There's a bit of an opening at the top of the Ruffwear Approach, right by the handle - you can see it in this video I took of Halo:






The old style Approach has a bit more of an open area at the top: 










You can still buy these, but it's hard to find the right size. I did an extensive search online and mostly found either the itty bitty sizes or the large. Keefer is 80 pounds and has a girth of 33", and the medium fits him perfectly. The bags are a bit bigger than the new style, and doesn't have quite as many features, but it's still a very nice pack. I bought Keef's online at Furlong Pet Supply - just checked, they're still showing the medium available at $60.95.


----------



## tintallie (Aug 6, 2008)

I just bought Miya the Ruff Wear Palisades pack today and tested it without the packs on her first walk with it. It took a bit of fiddling to get the straps right, but it is a good fit. The Palisades is built upon the Webmaster Harness and the harness itself could be used for other things like skijoring (looking to try that next winter).
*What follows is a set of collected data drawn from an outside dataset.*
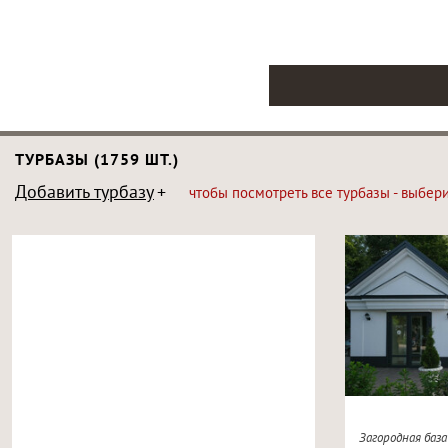
ТУРБАЗЫ (1759 ШТ.)
Добавить турбазу
чтобы посмотреть все турбазы - выбер
Загородная баз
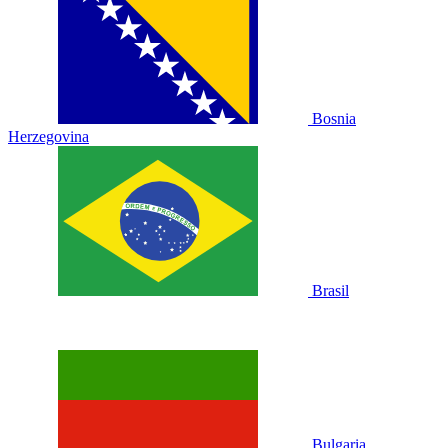
Bosnia
Herzegovina
Brasil
Bulgaria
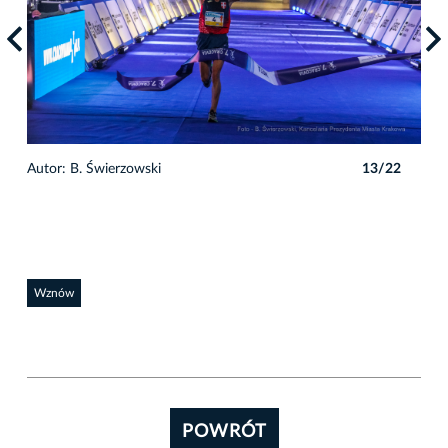
2
Autor: B. Świerzowski
13/22
Auto
Wznów
POWRÓT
Here's a peek at her in it:


----------



## W.Oliver (Aug 26, 2007)

I have never backpacked with my GSD, and I think it sounds very enjoyable. In regards to weight, I can only speak to the method I employ with my children. I have five kids, and I have learned over the years, that if I load their packs to a point where they cannot get up, then remove five pounds...the load is distributed evenly enough that I can hike without a pack myself.


----------



## Chicagocanine (Aug 7, 2008)

GunnersMom said:


> Oooh, I like that one. I like the double strap underneath -- looks like it would stay in place a little better than the one I ordered.
> It's hard to tell from the picture -- is the top open to allow some air flow? It kinda looks like it is.


Yes, my guess is there is an opening at the top where the handle is, like Ruffwear's other packs have. 
If you like the style, Ruffwear makes two other nice packs that use the same base harness. The Approach pack is the less expensive one, the Palisades is more but the saddlebags are removable so you can use the base harness as a harness by itself, or take the weight of the saddlebags off for a rest and leave the harness on the dog. The Approach pack has smaller saddlebags but much bigger than the new style in the photo (which is called the SingleTrak btw.) The Palisades has the largest saddlebags. 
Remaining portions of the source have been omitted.